### [EXERCISE BRIEF]
Output only the lines below from the one holding "Städte im Umkreis von 50 km" down to the one holding "p resonator keramik yang direkayasa secara", both end lines included and every picture dropped.

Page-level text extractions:
>>>
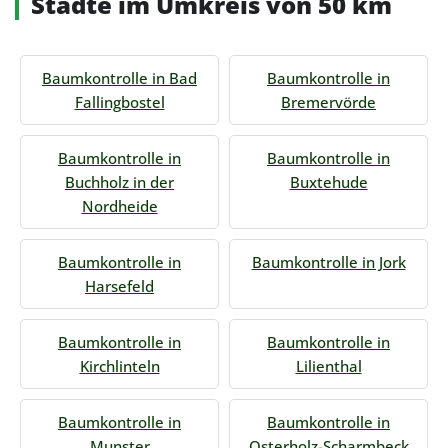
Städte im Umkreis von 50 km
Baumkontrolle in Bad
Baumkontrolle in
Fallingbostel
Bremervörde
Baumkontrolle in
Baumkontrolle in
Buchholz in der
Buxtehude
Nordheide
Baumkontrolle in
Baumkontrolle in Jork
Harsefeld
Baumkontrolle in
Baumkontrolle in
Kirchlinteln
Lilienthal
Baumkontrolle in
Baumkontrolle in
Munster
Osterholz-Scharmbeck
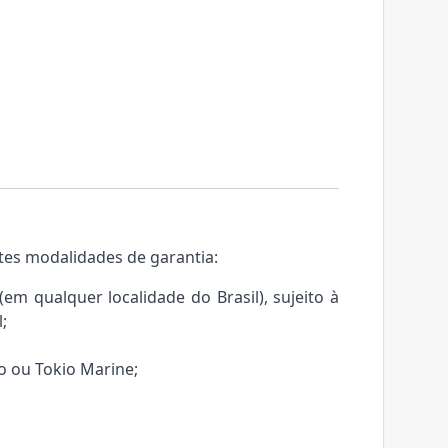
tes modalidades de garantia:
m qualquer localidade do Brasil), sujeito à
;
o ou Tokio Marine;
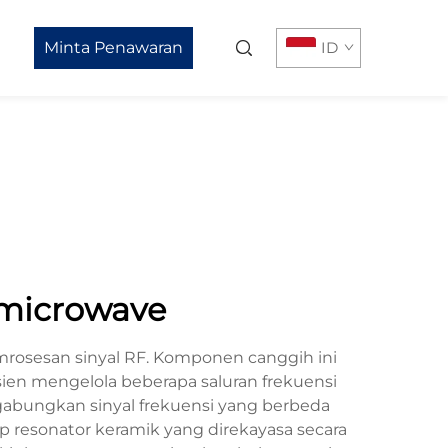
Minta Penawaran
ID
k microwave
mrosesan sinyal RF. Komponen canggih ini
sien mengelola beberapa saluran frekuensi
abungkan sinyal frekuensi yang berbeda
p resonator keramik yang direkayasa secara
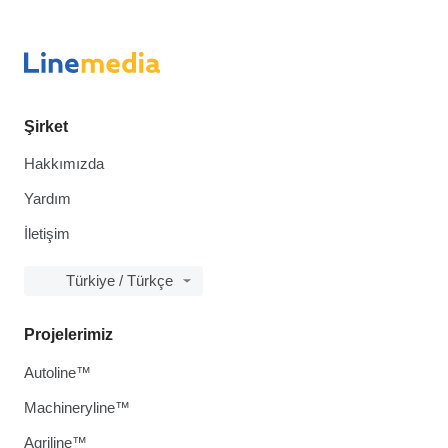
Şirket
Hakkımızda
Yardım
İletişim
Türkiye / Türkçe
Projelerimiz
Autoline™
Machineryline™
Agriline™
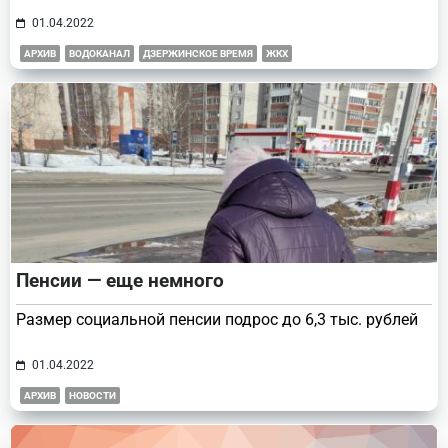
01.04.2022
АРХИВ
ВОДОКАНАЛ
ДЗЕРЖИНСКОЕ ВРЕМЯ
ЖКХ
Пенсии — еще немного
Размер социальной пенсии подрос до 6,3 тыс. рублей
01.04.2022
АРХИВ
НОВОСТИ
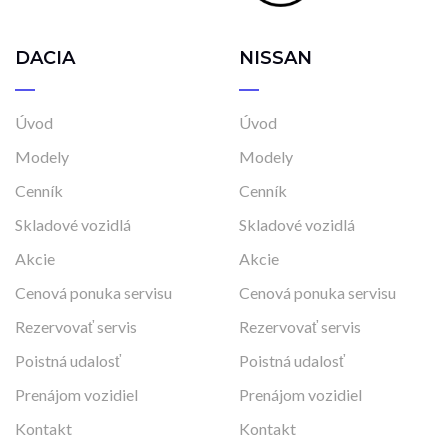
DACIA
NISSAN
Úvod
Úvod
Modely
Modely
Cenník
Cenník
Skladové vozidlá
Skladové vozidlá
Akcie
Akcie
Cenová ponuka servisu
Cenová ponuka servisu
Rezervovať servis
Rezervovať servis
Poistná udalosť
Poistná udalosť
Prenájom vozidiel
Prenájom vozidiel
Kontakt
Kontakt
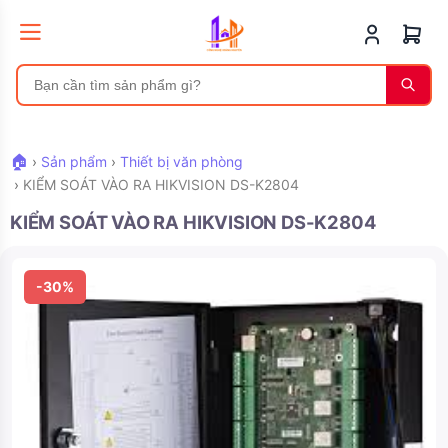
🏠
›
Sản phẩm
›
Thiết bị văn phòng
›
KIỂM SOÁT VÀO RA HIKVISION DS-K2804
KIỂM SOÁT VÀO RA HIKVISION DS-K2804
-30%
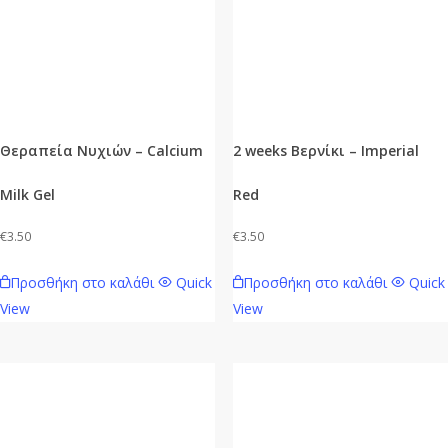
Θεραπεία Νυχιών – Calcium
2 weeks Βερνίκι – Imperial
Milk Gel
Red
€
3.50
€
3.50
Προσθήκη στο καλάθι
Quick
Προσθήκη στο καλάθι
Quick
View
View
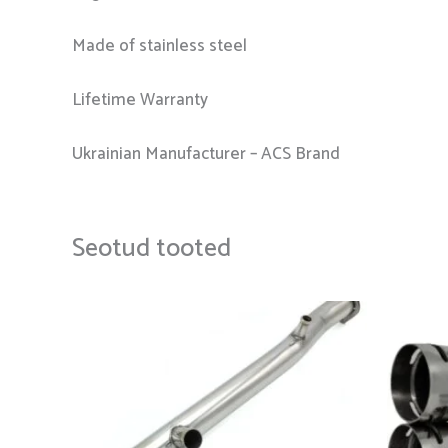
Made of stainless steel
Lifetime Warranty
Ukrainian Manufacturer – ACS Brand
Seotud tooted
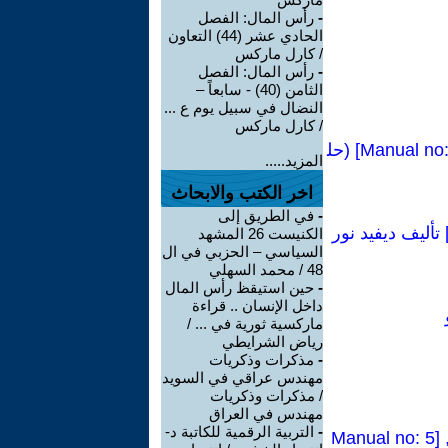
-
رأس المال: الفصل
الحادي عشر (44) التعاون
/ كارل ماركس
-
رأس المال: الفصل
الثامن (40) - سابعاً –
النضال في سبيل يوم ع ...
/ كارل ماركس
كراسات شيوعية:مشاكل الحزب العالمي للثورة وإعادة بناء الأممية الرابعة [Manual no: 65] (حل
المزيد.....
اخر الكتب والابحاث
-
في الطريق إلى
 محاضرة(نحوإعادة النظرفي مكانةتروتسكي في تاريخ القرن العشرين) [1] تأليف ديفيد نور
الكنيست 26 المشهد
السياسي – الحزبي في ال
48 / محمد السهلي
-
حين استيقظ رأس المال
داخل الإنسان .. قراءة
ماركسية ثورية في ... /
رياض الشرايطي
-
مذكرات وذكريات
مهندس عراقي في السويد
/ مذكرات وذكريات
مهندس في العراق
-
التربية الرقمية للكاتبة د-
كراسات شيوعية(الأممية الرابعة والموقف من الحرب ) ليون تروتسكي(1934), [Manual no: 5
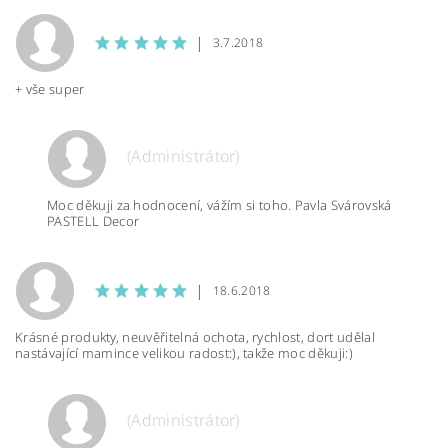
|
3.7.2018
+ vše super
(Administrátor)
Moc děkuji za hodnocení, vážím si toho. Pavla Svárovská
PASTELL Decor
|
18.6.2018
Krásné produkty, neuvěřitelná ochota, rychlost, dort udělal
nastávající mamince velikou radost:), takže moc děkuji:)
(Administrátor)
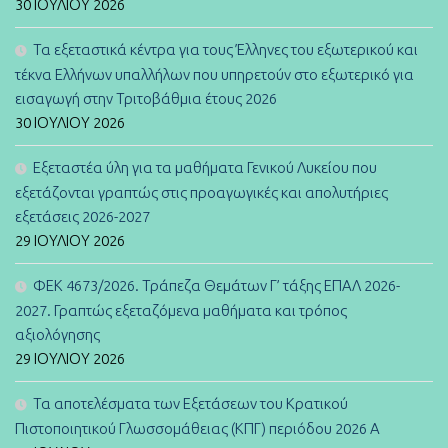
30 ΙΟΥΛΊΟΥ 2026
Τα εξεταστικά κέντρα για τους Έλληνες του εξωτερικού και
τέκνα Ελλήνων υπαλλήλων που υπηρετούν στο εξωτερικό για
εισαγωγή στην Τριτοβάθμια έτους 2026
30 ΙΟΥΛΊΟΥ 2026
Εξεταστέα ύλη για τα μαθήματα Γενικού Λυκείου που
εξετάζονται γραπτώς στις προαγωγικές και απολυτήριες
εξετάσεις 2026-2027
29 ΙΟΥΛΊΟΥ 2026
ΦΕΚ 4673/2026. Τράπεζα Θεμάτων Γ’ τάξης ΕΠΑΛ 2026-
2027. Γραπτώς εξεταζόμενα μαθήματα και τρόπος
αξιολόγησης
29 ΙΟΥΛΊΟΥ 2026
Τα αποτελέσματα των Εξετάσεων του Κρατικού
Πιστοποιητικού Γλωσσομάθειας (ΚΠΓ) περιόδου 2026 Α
<<<
>>>
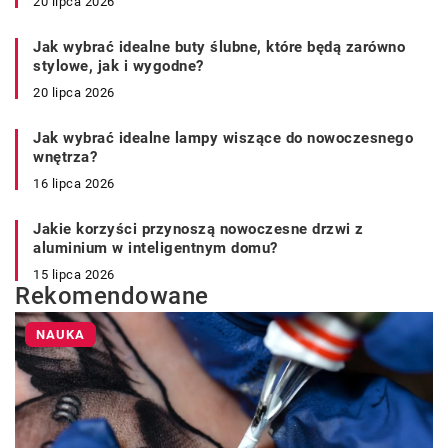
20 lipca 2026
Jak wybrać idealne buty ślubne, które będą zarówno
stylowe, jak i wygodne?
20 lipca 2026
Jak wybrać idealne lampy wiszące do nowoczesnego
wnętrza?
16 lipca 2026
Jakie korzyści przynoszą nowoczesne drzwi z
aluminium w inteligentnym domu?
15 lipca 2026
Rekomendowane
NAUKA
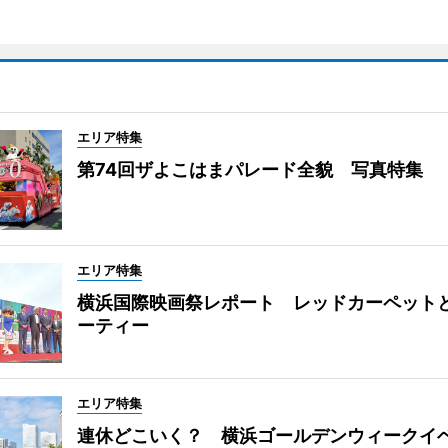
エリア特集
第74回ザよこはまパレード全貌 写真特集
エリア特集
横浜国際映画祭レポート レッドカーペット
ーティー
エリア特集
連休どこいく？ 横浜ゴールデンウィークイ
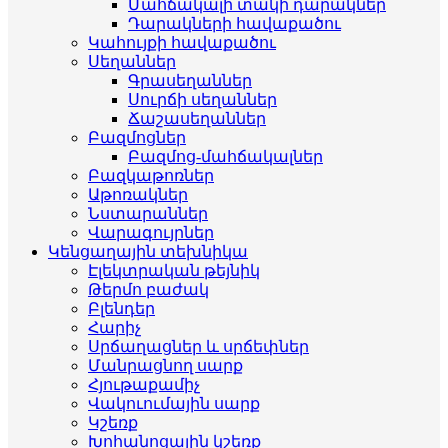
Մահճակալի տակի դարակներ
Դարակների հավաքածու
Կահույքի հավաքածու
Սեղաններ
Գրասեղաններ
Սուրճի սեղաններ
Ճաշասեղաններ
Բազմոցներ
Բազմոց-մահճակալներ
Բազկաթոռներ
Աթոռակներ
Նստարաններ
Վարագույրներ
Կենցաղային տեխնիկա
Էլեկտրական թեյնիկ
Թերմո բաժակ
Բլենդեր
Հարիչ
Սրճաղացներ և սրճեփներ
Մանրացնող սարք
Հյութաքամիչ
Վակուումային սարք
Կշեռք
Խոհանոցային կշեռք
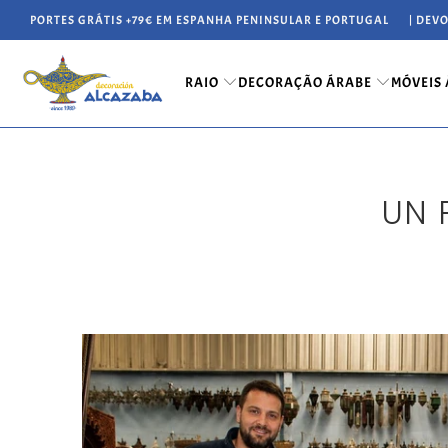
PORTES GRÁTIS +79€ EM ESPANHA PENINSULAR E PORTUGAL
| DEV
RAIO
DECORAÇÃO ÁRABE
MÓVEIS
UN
<<<
>>>
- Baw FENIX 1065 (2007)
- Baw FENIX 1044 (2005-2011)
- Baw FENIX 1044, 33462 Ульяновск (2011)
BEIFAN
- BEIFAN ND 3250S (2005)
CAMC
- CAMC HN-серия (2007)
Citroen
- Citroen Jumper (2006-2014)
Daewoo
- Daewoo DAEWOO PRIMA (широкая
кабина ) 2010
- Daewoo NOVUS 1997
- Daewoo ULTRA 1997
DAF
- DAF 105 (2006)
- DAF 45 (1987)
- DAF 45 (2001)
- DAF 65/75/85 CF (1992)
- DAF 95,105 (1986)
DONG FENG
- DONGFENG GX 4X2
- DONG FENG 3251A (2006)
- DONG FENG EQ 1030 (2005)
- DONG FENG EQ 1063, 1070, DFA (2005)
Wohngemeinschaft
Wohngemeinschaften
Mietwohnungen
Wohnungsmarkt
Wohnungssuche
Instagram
<<<
### [ANSWER TO THE PROBLEM]
Städte im Umkreis von 50 km
Baumkontrolle in Bad
Baumkontrolle in
Fallingbostel
Bremervörde
Baumkontrolle in
Baumkontrolle in
Buchholz in der
Buxtehude
Nordheide
Baumkontrolle in
Baumkontrolle in Jork
Harsefeld
Baumkontrolle in
Baumkontrolle in
Kirchlinteln
Lilienthal
Baumkontrolle in
Baumkontrolle in
Munster
Osterholz-Scharmbeck
tes modalidades de garantia:
m qualquer localidade do Brasil), sujeito à
;
o ou Tokio Marine;
Minta Penawaran
ID
k microwave
mrosesan sinyal RF. Komponen canggih ini
sien mengelola beberapa saluran frekuensi
abungkan sinyal frekuensi yang berbeda
p resonator keramik yang direkayasa secara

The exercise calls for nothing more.